Data Contracts provide three main types of guarantees through assertions:

Contract Properties

The dataContractProperties aspect defines the core characteristics of a contract, including:

  • Entity Association: The URN of the entity (typically a dataset) that this contract applies to. Currently, DataHub supports contracts for datasets, with future support planned for data products and other entity types.
  • Schema Contracts: Assertions that define expectations about the logical schema of the data asset. Schema contracts ensure that the structure of your data remains consistent and matches what consumers expect.
  • Freshness Contracts: Assertions that define operational SLAs for data freshness. These contracts specify how up-to-date the data should be, helping consumers understand the recency guarantees they can rely on.
  • Data Quality Contracts: Assertions that define quality expectations at the table or column level. These include constraints on data completeness, accuracy, validity, and custom quality checks.
  • Raw Contract: An optional YAML-formatted string representation of the contract definition, useful for storing the original contract specification.

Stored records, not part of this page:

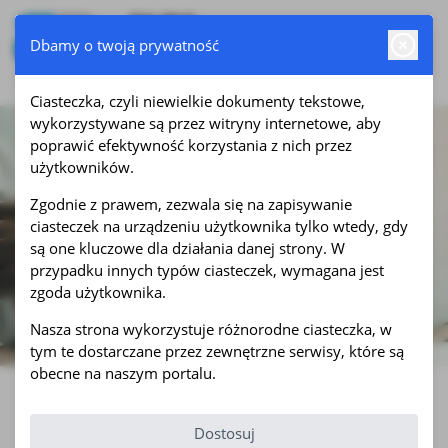
Dbamy o twoją prywatność
Ciasteczka, czyli niewielkie dokumenty tekstowe,
wykorzystywane są przez witryny internetowe, aby
poprawić efektywność korzystania z nich przez
użytkowników.
Zgodnie z prawem, zezwala się na zapisywanie
ciasteczek na urządzeniu użytkownika tylko wtedy, gdy
są one kluczowe dla działania danej strony. W
przypadku innych typów ciasteczek, wymagana jest
zgoda użytkownika.
Nasza strona wykorzystuje różnorodne ciasteczka, w
tym te dostarczane przez zewnętrzne serwisy, które są
obecne na naszym portalu.
Oferta
Dostosuj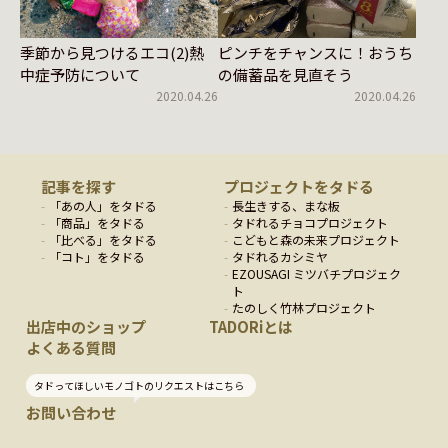
ピンチをチャンスに！おうち
季節から見つけるエコ(2)熱
の備蓄品を見直そう
中症予防について
2020.04.26
2020.04.26
記事を探す
プロジェクトをタドる
「
あの人
」をタドる
長生きする、まな板
「
商品
」をタドる
タドれるチョコプロジェクト
「
比べる
」をタドる
こどもと森の未来プロジェクト
「
コト
」をタドる
タドれるカシミヤ
EZOUSAGI ミツバチプロジェク
ト
たのしく竹林プロジェクト
出店中のショップ
TADORiとは
よくある質問
タドってほしいモノゴトのリクエストはこちら
お問い合わせ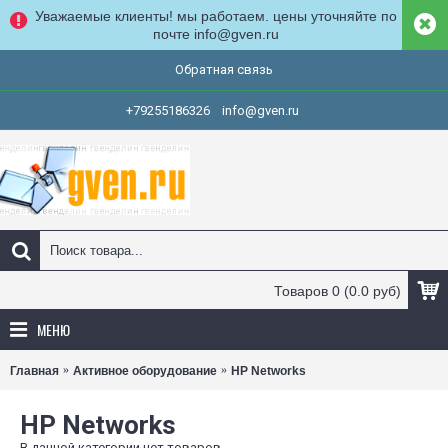
Уважаемые клиенты! мы работаем. цены уточняйте по
почте info@gven.ru
Обратная связь
+79255186326
info@gven.ru
Товаров 0 (0.0 руб)
МЕНЮ
Главная
Активное оборудование
HP Networks
HP Networks
В данной категории нет товаров.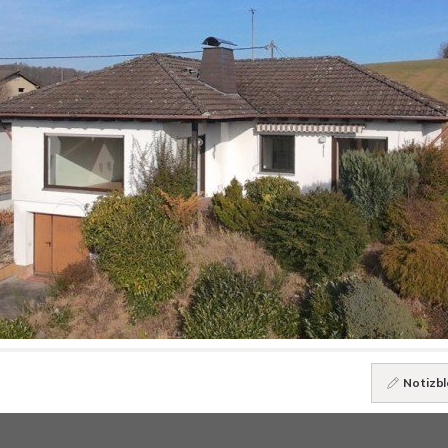
Notizbl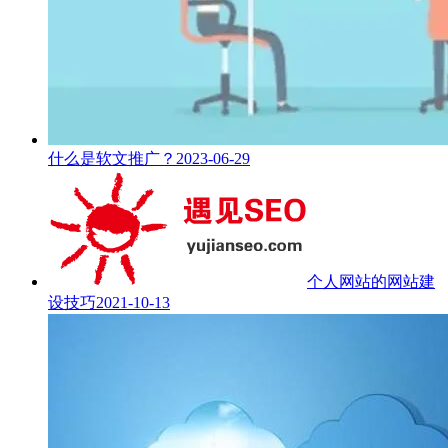
什么是软文推广？
2023-06-29
个人网站的网站建
设技巧
2021-10-13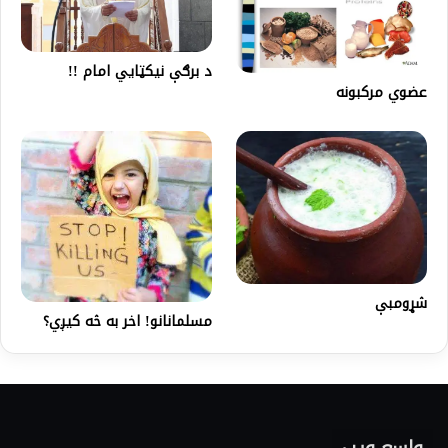
د برګې نیکټایي امام !!
عضوي مرکبونه
شړومبې
مسلمانانو! اخر به څه کیږي؟
واسع ویب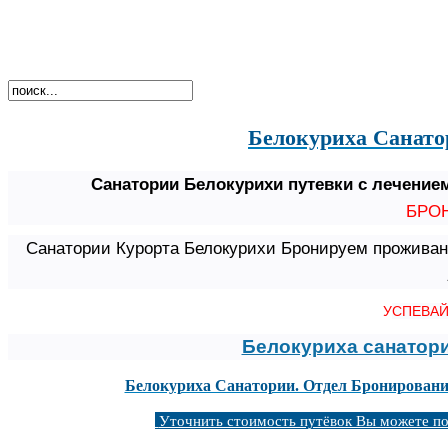
Белокуриха Санато
Санатории Белокурихи путевки с лечение
БРО
Санатории Курорта Белокурихи Бронируем проживани
У
СПЕВА
Белокуриха санатори
Белокуриха Санатории. Отдел Бронирован
Уточнить стоимость путёвок Вы можете по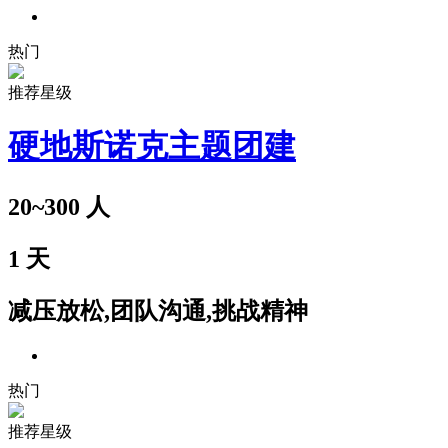
热门
推荐星级
硬地斯诺克主题团建
20~300
人
1
天
减压放松,团队沟通,挑战精神
热门
推荐星级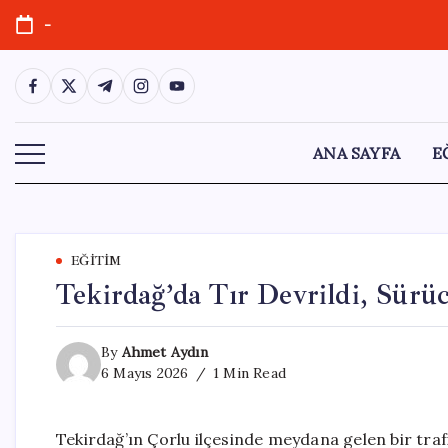
Skip
-
to
content
https://www.facebook.com/
https://twitter.com/
https://t.me/
https://www.instagram.com/
https://youtube.com/
ANA SAYFA
E
EĞITIM
Tekirdağ’da Tır Devrildi, Sürü
By
Ahmet Aydın
6 Mayıs 2026
1 Min Read
Tekirdağ’ın Çorlu ilçesinde meydana gelen bir trafi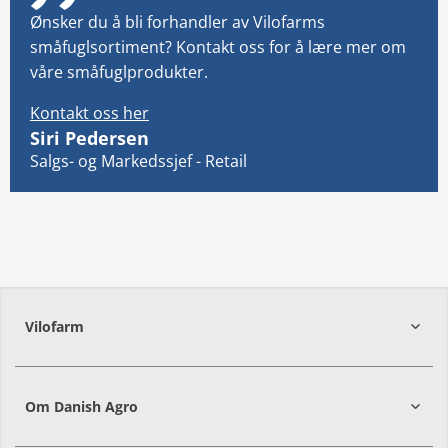
Ønsker du å bli forhandler av Vilofarms
småfuglsortiment? Kontakt oss for å lære mer om
våre småfuglprodukter.
Kontakt oss her
Siri Pedersen
Salgs- og Markedssjef - Retail
Vilofarm
Om Danish Agro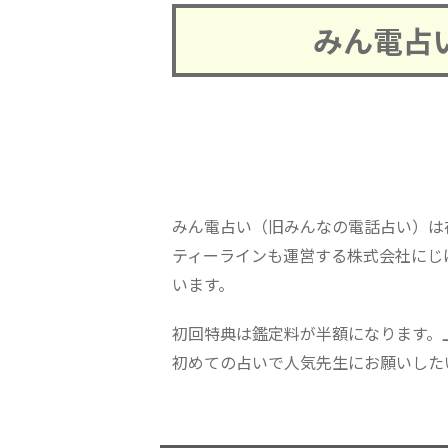
みん電占
みん電占い（旧みんなの電話占い）は
ティーラインも運営する株式会社にじ
います。
初回特典は鑑定料が半額になります。
初めての占いで人気先生にお願いした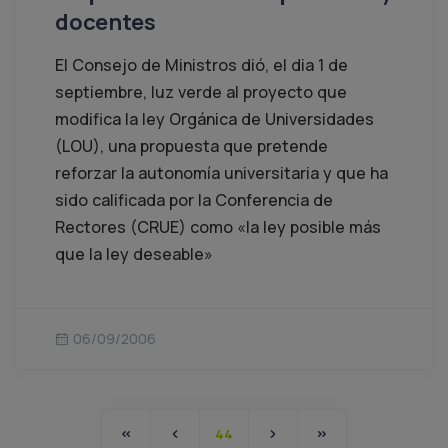
docentes
El Consejo de Ministros dió, el dia 1 de
septiembre, luz verde al proyecto que
modifica la ley Orgánica de Universidades
(LOU), una propuesta que pretende
reforzar la autonomía universitaria y que ha
sido calificada por la Conferencia de
Rectores (CRUE) como «la ley posible más
que la ley deseable»
06/09/2006
44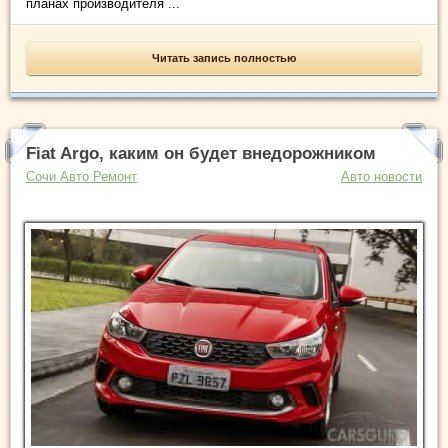
планах производителя ...
Читать запись полностью
Fiat Argo, каким он будет внедорожником
Сочи Авто Ремонт
Авто новости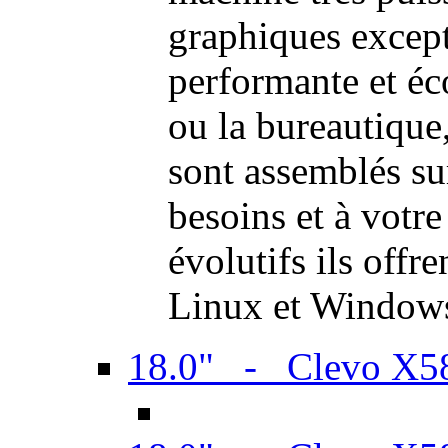
graphiques excep
performante et é
ou la bureautiqu
sont assemblés su
besoins et à votr
évolutifs ils offr
Linux et Window
18.0" - Clevo X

Each contract type (schema, freshness, data quality) contains references to assertion entities, which define the actual validation logic and evaluation criteria.

The following code snippet shows how to create a basic Data Contract with schema, freshness, and data quality assertions.

Python SDK: Create a Data Contract
# Inlined from /metadata-ingestion/examples/library/datacontract_create_basic.py
# metadata-ingestion/examples/library/datacontract_create_basic.py
import logging
import os

from datahub.emitter.mce_builder import make_assertion_urn, make_dataset_urn
from datahub.emitter.mcp import MetadataChangeProposalWrapper
from datahub.emitter.rest_emitter import DatahubRestEmitter
from datahub.metadata.schema_classes import (
DataContractPropertiesClass,
DataContractStateClass,
DataContractStatusClass,
DataQualityContractClass,
FreshnessContractClass,
SchemaContractClass,
StatusClass,
)

log = logging.getLogger(__name__)
logging.basicConfig(level=logging.INFO)

dataset_urn = make_dataset_urn(platform="snowflake", name="purchases", env="PROD")

schema_assertion_urn = make_assertion_urn("schema-assertion-for-purchases")
freshness_assertion_urn = make_assertion_urn("freshness-assertion-for-purchases")
quality_assertion_urn_1 = make_assertion_urn("quality-assertion-for-purchases-1")
quality_assertion_urn_2 = make_assertion_urn("quality-assertion-for-purchases-2")

contract_urn = "urn:li:dataContract:purchases-contract"

properties_aspect = DataContractPropertiesClass(
entity=dataset_urn,
schema=[SchemaContractClass(assertion=schema_assertion_urn)],
freshness=[FreshnessContractClass(assertion=freshness_assertion_urn)],
dataQuality=[
DataQualityContractClass(assertion=quality_assertion_urn_1),
DataQualityContractClass(assertion=quality_assertion_urn_2),
],
)

status_aspect = StatusClass(removed=False)

contract_status_aspect = DataContractStatusClass(state=DataContractStateClass.ACTIVE)

rest_emitter = DatahubRestEmitter(
gms_server=os.getenv("DATAHUB_GMS_URL", "http://localhost:8080"),
token=os.getenv("DATAHUB_GMS_TOKEN"),
)

for event in MetadataChangeProposalWrapper.construct_many(
entityUrn=contract_urn,
aspects=[
properties_aspect,
status_aspect,
contract_status_aspect,
],
):
rest_emitter.emit(event)

log.info(f"Created data contract {contract_urn}")

Schema Contracts

Schema contracts ensure that the structure of your data asset matches expectations. They are particularly important for:

  • Preventing breaking changes in data pipelines
  • Ensuring backward compatibility for downstream consumers
  • Documenting the expected structure of data assets
  • Validating that schema changes are intentional and controlled

A schema contract references a schema assertion entity, which contains the actual schema specification and validation logic. The assertion can be created using DataHub's built-in assertion framework or by integrating with external tools like dbt or Great Expectations.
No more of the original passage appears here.